Representation of Interleukin (IL)-15 transpresentation in keratinocytes induced by oxidative stress (OS) and the interaction of interferon gamma (IFNγ) with the Janus kinase/signal transducers and transcription activators (JAK/STAT) pathway. The OS promotes the transpresentation of I-15 in keratinocytes through the binding of IL-15 to the heterodimeric IL-15 receptor (IL15R) on memory CD8 + T lymphocytes, consisting of CD122 and CD132, and to the I-15α receptor (IL15Rα) on keratinocytes (CD215). This process potentiates the activation of memory CD8 + T Cells and the production of inflammatory cytokines, such as IFNy, via JAK/STAT signaling (JAK1-STAT3 and JAK3-STAT5). The IFNγ/STAT1/CXCL10 axis conducts the autoimmune destruction of melanocytes. IFNγ signals through the IFNγ receptor (IFNγR) to stimulate JAK1/JAK2 and activate STAT1. The activation induces the production of CXCL9 and CXCL10, which signals through the CXCR3 receptor for the recruitment of more autoreactive CD8+ T cells – Source: the authors.

Figure 5

Representation of alterations related to adaptive immunity in vitiligo. Melanocytes affected by oxidative stress (OS) trigger the activation of innate immunity through the secretion of exosomes, which contain damage-associated molecular patterns (DAMPs), especially heat shock protein 70 (HSP70). HSP70 stimulates the secretion of IFNα by dendritic cells in the initial phase of disease progression, which induces the production of chemokines CXCL9 and CXCL10 by keratinocytes and the recruitment of T-cells expressing the CXCR3 receptor.

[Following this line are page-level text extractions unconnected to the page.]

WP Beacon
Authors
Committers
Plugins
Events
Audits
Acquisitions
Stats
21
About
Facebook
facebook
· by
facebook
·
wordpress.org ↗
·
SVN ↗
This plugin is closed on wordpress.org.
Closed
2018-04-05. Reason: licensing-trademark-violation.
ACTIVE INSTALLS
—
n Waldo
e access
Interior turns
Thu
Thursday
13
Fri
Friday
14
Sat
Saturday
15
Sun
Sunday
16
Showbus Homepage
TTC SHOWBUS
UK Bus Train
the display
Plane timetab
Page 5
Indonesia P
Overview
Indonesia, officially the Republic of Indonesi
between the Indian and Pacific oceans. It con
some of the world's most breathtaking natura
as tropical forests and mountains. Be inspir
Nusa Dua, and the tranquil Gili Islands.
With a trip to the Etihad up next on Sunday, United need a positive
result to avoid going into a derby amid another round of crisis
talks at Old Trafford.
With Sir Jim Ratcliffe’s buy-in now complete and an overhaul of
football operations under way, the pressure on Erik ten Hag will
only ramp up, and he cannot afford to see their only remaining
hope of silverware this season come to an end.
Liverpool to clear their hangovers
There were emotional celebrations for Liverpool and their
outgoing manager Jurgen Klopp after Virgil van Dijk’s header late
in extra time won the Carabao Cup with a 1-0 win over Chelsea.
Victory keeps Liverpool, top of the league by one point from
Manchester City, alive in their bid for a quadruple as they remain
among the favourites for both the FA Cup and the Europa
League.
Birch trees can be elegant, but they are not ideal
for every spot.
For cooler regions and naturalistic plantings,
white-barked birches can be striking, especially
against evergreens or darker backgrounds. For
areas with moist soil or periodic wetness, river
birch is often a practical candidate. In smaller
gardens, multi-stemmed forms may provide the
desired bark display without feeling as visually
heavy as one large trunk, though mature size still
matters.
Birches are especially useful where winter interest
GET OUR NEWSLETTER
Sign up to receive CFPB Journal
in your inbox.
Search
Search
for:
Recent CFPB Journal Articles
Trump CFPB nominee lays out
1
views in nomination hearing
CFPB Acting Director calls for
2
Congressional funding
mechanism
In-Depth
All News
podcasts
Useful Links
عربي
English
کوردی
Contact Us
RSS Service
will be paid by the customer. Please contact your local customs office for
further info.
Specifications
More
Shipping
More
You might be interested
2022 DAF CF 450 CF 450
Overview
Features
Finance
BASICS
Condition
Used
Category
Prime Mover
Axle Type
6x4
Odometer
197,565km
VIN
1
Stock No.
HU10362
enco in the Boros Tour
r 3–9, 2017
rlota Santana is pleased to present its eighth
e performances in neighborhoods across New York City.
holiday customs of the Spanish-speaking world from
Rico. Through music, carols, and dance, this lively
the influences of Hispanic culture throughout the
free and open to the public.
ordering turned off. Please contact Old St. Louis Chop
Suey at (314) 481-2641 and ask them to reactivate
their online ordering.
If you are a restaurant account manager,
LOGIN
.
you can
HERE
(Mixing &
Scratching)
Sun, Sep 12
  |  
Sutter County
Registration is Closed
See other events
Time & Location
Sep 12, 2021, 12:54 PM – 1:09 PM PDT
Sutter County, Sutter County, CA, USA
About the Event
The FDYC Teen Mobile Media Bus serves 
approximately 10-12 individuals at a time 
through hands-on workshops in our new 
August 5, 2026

CXCL10 has an effector action, while CXCL9 acts on the global recruitment of autoreactive CD8+ T-cells. Effector CD8+ T-cells are responsible for the destruction of melanocytes through the production of interferon gamma (IFNγ), release of granzymes and perforins, facilitated by T- regulatory (Treg) cell dysfunction. CD8+ tissue-resident memory T cells (TRM) develop after the onset of the T-cell-mediated immune response and are implicated in disease maintenance, being retained in the tissue due to IL15 transpresentation by keratinocytes – Source: the authors.